Using the records below, copy out exactly the line that contains "FACILITADA POR EL USUARIO" and every line that follows it, up to and including the last, and no others.

(Page images and extracted text)
* * * * *

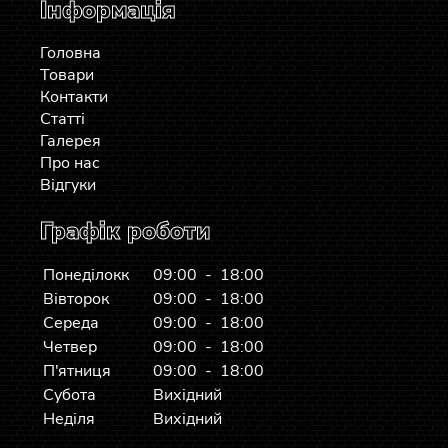
Інформація
Головна
Товари
Контакти
Статті
Галерея
Про нас
Відгуки
Графік роботи
Понеділокк
09:00 - 18:00
Вівторок
09:00 - 18:00
Середа
09:00 - 18:00
Четвер
09:00 - 18:00
П'ятниця
09:00 - 18:00
Субота
Вихідний
Неділя
Вихідний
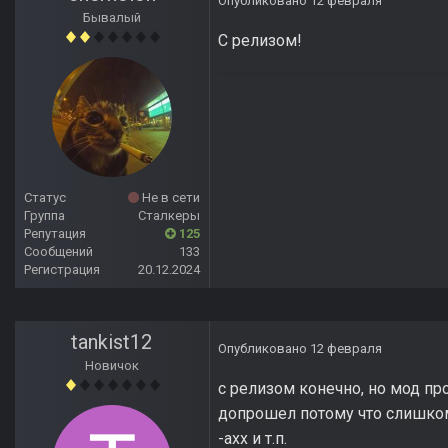
Опубликовано
12 февраля
Бывалый
С релизом!
Статус
Не в сети
Группа
Сталкеры
Репутация
125
Сообщений
133
Регистрация
20.12.2024
tankist12
Опубликовано
12 февраля
Новичок
с релизом конечно, но мод пр
допрошел потому что слишком
-ахх и т.п.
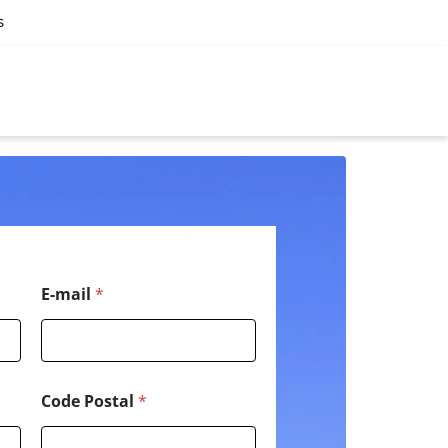
s
*
E-mail
*
M
e
s
s
a
g
Code Postal
*
e
T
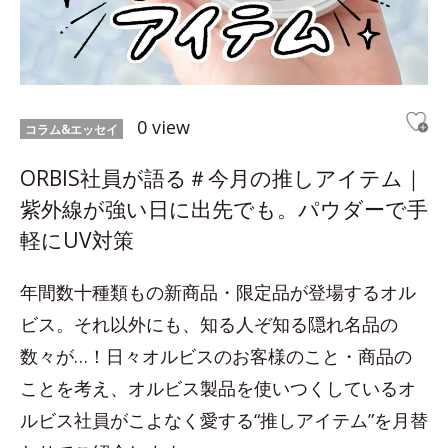
0 view
コラム&エッセイ
ORBIS社員が語る＃今月の推しアイテム｜
紫外線が強い日に出先でも。パウダーで手
軽にUV対策
年間数十種類もの新商品・限定品が登場するオル
ビス。それ以外にも、知る人ぞ知る隠れ名品の
数々が…！日々オルビスのお客様のこと・商品の
ことを考え、オルビス製品を使いつくしているオ
ルビス社員がこよなく愛する“推しアイテム”を月替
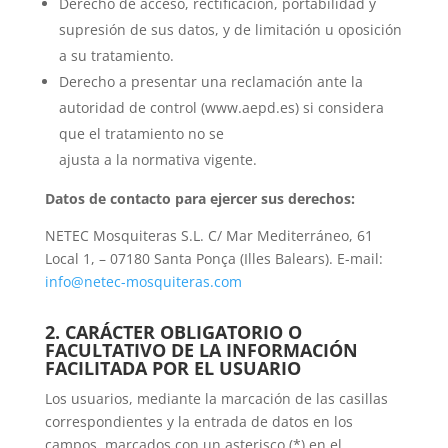
Derecho de acceso, rectificación, portabilidad y
supresión de sus datos, y de limitación u oposición
a su tratamiento.
Derecho a presentar una reclamación ante la
autoridad de control (www.aepd.es) si considera
que el tratamiento no se
ajusta a la normativa vigente.
Datos de contacto para ejercer sus derechos:
NETEC Mosquiteras S.L. C/ Mar Mediterráneo, 61
Local 1, – 07180 Santa Ponça (Illes Balears). E-mail:
info@netec-mosquiteras.com
2. CARÁCTER OBLIGATORIO O
FACULTATIVO DE LA INFORMACIÓN
FACILITADA POR EL USUARIO
Los usuarios, mediante la marcación de las casillas
correspondientes y la entrada de datos en los
campos, marcados con un asterisco (*) en el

* * * * *

● Written solution:
FACILITADA POR EL USUARIO
Los usuarios, mediante la marcación de las casillas
correspondientes y la entrada de datos en los
campos, marcados con un asterisco (*) en el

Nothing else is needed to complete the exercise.